Here is an interesting article by Lara Briden, ND, about gentle carbs, particularly in regards to women under 35 who may have “adrenal fatigue” or HPA axis dysfunction (think “stressed out”) Many people have insulin resistance, weight gain and other connected symptoms. Lara says she wrote this article
“in response to some young, thin, nervous patients that I’ve had recently. Really crashing on meat and salad diet.”
Many people are doing really well on protein fat and low starch veggies but some are not. I spoke with a man the other day who noticed he was feeling depressed on that diet and has added back some rice.
I’m currently reading The Perfect Health Diet by Paul and Shou-Ching Jaminet (both PhD scientists). If you read through the comments on Lara’s blog you can see her response to this book too. They call them “safe starches” and the consensus seems to be: root vegetables and tubers (carrots, beets, potato, pumpkin, squash, sweet potato, yams, turnips, radish… and white rice.
I am currently working with eliminating all seeds, grains legumes and nuts (remember I have autoimmune disease x3 and my childhood eczema flared up last year) and also eating the most easily digested and nourishing foods possible, with the help of Rebecca Wood. Rebecca’s approach is based on 5 Element Medicine theory and practice and 45 years of working with food as medicine food as nourishment with an early training in macrobiotics and decades of cooking and advising people on improving their health with food. Check other website, she has alot of resources for self care like recipes, articles and a new book on 5 Element face diagnosis. She also offers individual sessions on the phone. She has written eBooks on elimination diets, parasite and toxin clearing, face diagnosis and a new cookbook of soups and stews.
I like how all these different “experts” are pointing at the same thing: healing the gut, reducing inflammation, improving digestion and assimilation and self-nourishment is the key. For me, Rebecca’s emphasis on self nourishment really took me to a whole new level in regards to diet, I had always focused so much on what I was removing from my diet, I kind of lost touch with the nourishment side.
So even though I have taken the most radical approach to elimination diet (Rebecca has 3 levels), removing all seeds, grains legumes and nuts, I have also been preparing nourishing meals for myself every day, 2-3 times, it has been quite a practice for me but I read of a woman who was doing it too and she has 6 kids! This emphasis on self care and self nourishment over restriction and elimination has been really helpful.
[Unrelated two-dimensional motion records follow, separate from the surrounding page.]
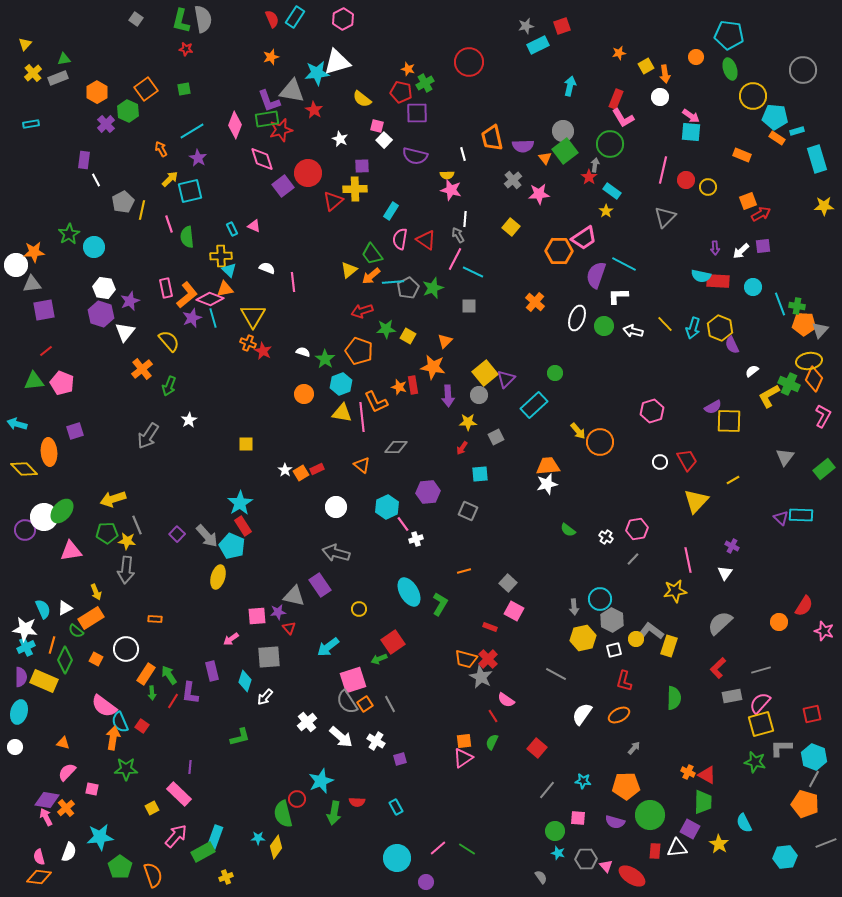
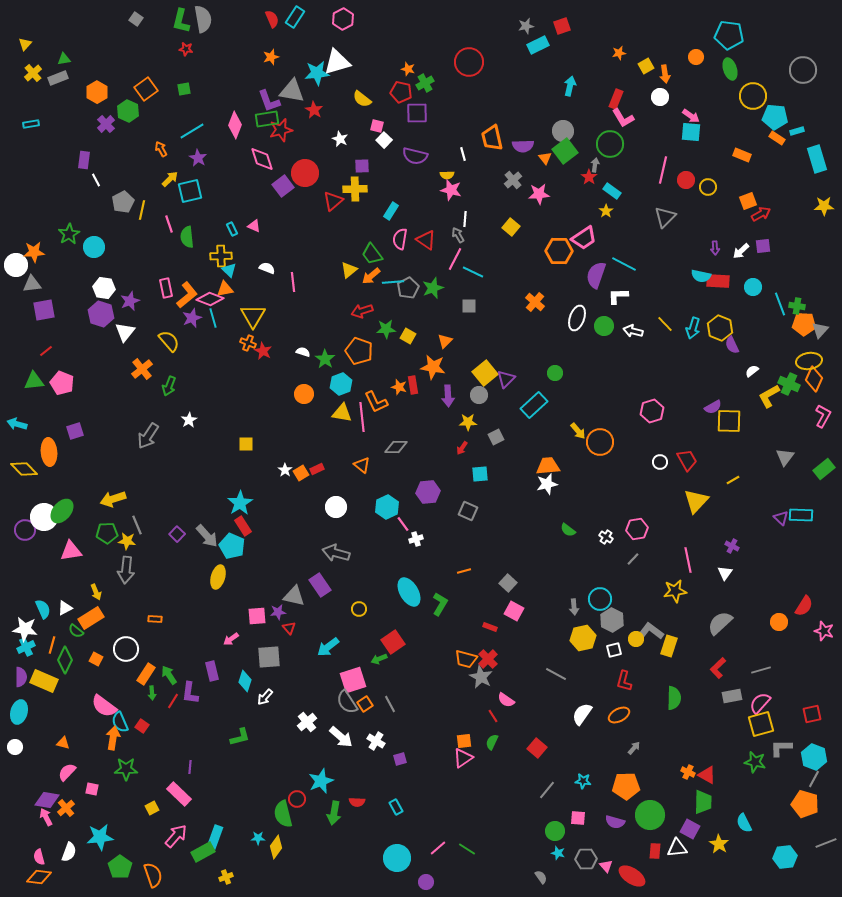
red circle at (308, 173): moved 3 px left
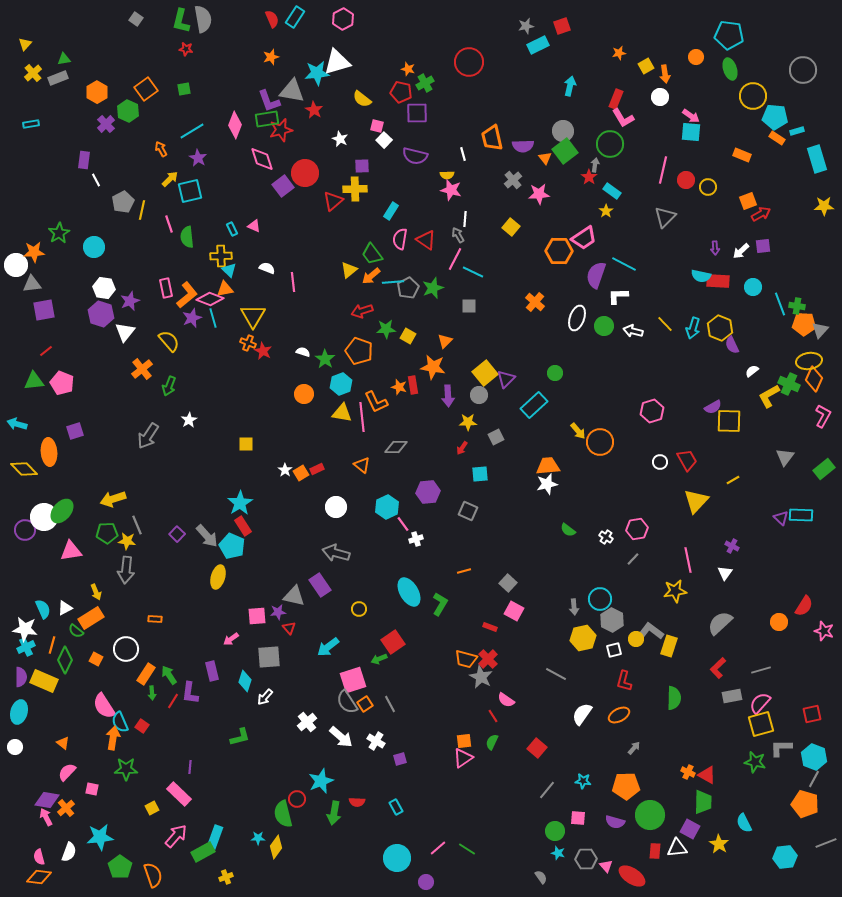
green star at (69, 234): moved 10 px left, 1 px up
pink semicircle at (104, 706): rotated 20 degrees clockwise
orange triangle at (63, 743): rotated 24 degrees clockwise
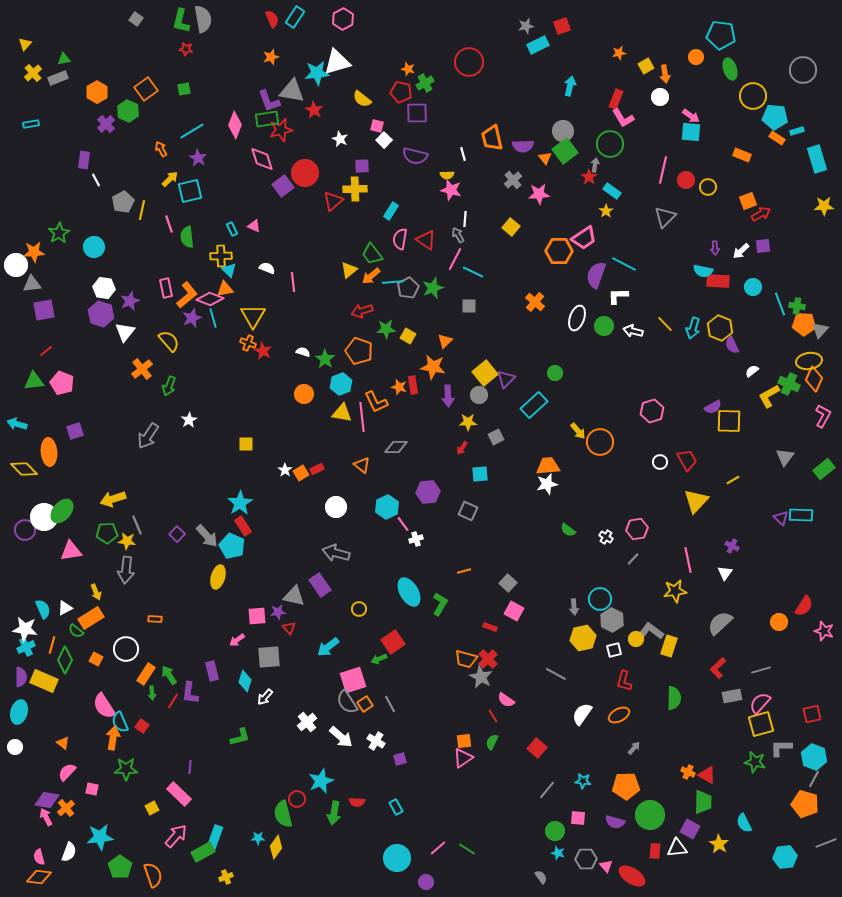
cyan pentagon at (729, 35): moved 8 px left
cyan semicircle at (701, 276): moved 2 px right, 5 px up
pink arrow at (231, 639): moved 6 px right, 1 px down
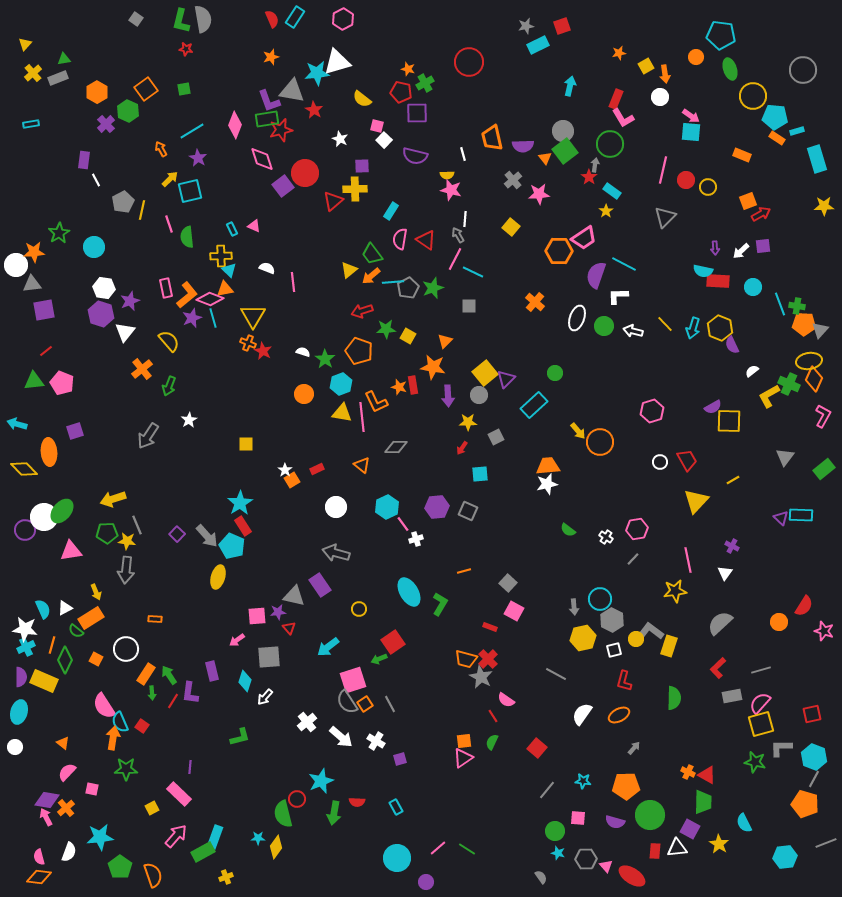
orange square at (301, 473): moved 9 px left, 7 px down
purple hexagon at (428, 492): moved 9 px right, 15 px down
What they all agree is that we need to have protein, fat and starch at every meal. Just eliminating the inflammatory foods like grains and sugar etc. is not going to work for everyone and Lara has identified one specific group here that clearly need these carbs. Maybe not everyone needs to be that careful but if you read the comments, there are other practitioners who talk about men and others for whom, no grains and low carb (so called Paleo diets) are not ideal for either.
“Clinically, I’ve found that some people need more starch than others. Namely, young nervous women with HPA axis dysfunction need a regular serving of rice, potato or squash with every meal. I had thought that those with significant insulin resistance (and no significant HPA dysfunction) benefit from the majority of meals with no starch, at least in the short-term. But I’m currently in the middle of Paul Jaminet’s book (Perfect Health Diet) thanks to a comment above, and he makes a pretty compelling case that everybody needs 30% carb (by calorie).”
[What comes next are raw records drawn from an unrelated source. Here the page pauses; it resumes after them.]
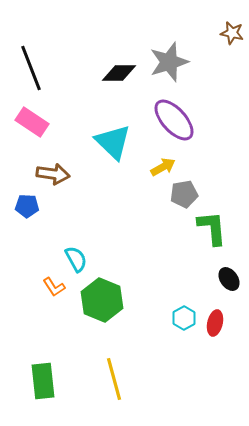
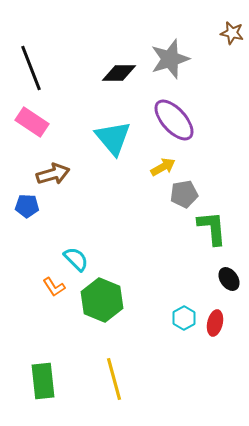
gray star: moved 1 px right, 3 px up
cyan triangle: moved 4 px up; rotated 6 degrees clockwise
brown arrow: rotated 24 degrees counterclockwise
cyan semicircle: rotated 16 degrees counterclockwise
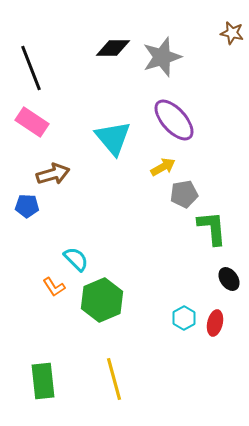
gray star: moved 8 px left, 2 px up
black diamond: moved 6 px left, 25 px up
green hexagon: rotated 15 degrees clockwise
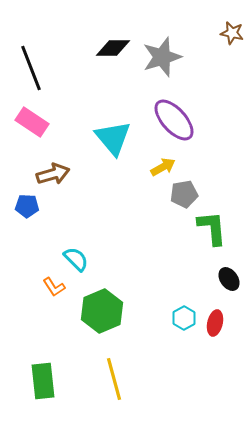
green hexagon: moved 11 px down
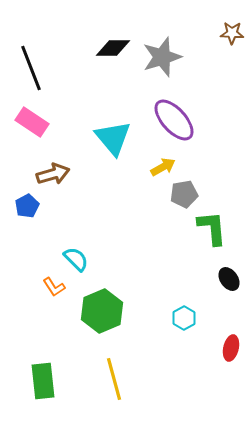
brown star: rotated 10 degrees counterclockwise
blue pentagon: rotated 30 degrees counterclockwise
red ellipse: moved 16 px right, 25 px down
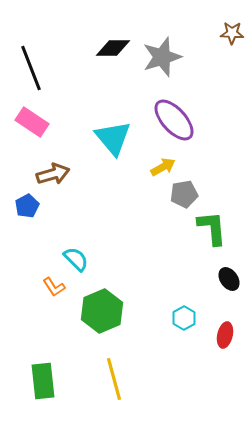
red ellipse: moved 6 px left, 13 px up
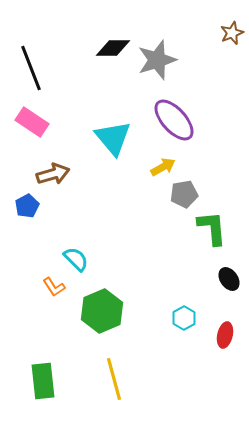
brown star: rotated 25 degrees counterclockwise
gray star: moved 5 px left, 3 px down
So I have been cooking my gentle starches every day: roasting radishes, carrots and turnips, boiling beets and mashing yam (kumera, sweet potato… ie the orange ones) with turnips as well as my old standby, EVOO and cilantro. I avoid nightshades so potatoes and tomatoes are out for me but the upside of this elimination of grains etc is that I have discovered a whole new food group: starchy vegetables.
The more I study the more I see how healthy the traditional Australian diet actually was (if you didn’t get carried away with all the flour and sugar). Because meat and 3 veg typically meant lamb or beef (grass fed, free range, no hormones or antibiotics), potato (gentle starch) green peas or beans (ok well leafy greens or broccoli would have been better) and carrots. And roast pumpkin regularly and pickled beetroot (ok sadly, canned not naturally fermented) in sandwiches and on hamburgers and salads as well. I am not knocking all the food that came to Australia in the waves of postwar immigration, all those traditions are healthy too but sadly the SAD (standard American diet since 1950) had a huge influence to with processed everything and people buying their food at Woolies and Coles instead of at the fruit and veg shop, the butcher and prepared, every day “from scratch” as they say in the US.
OK here is the article from Lara Briden that sparked off this post from me. Its a huge area of conversation but I am finding that amongst all the diversity of food advice out there there are some really outstanding confluences of approach:eat whole foods, an intelligently balanced diet, heal your guts, eliminate inflammatory foods, deal with sugar and processed starches and especially gluten, nourish yourself with real food… oh and COOK! Michael Pollan is in San Francisco tonight (sold out) talking about his new book Cooked! and he is another voice in this admirable crowd.